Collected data
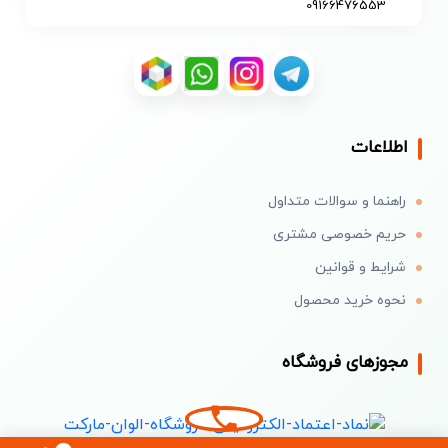
09166476553
اطلاعات
راهنما و سوالات متداول
حریم خصوصی مشتری
شرایط و قوانین
نحوه خرید محصول
مجوزهای فروشگاه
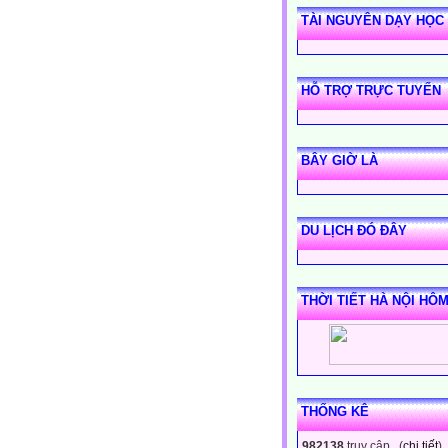
TÀI NGUYÊN DẠY HỌC
HỖ TRỢ TRỰC TUYẾN
BÂY GIỜ LÀ
DU LỊCH ĐÓ ĐÂY
THỜI TIẾT HÀ NỘI HÔ
THỐNG KÊ
982138
truy cập (
chi tiết
)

• [YOUR OBJECTIVE]: Without the pictures, return each entry exactly as given.

• [SOLUTION TO THIS PROBLEM]:
09166476553
اطلاعات
راهنما و سوالات متداول
حریم خصوصی مشتری
شرایط و قوانین
نحوه خرید محصول
مجوزهای فروشگاه
TÀI NGUYÊN DẠY HỌC
HỖ TRỢ TRỰC TUYẾN
BÂY GIỜ LÀ
DU LỊCH ĐÓ ĐÂY
THỜI TIẾT HÀ NỘI HÔ
THỐNG KÊ
982138
truy cập (
chi tiết
)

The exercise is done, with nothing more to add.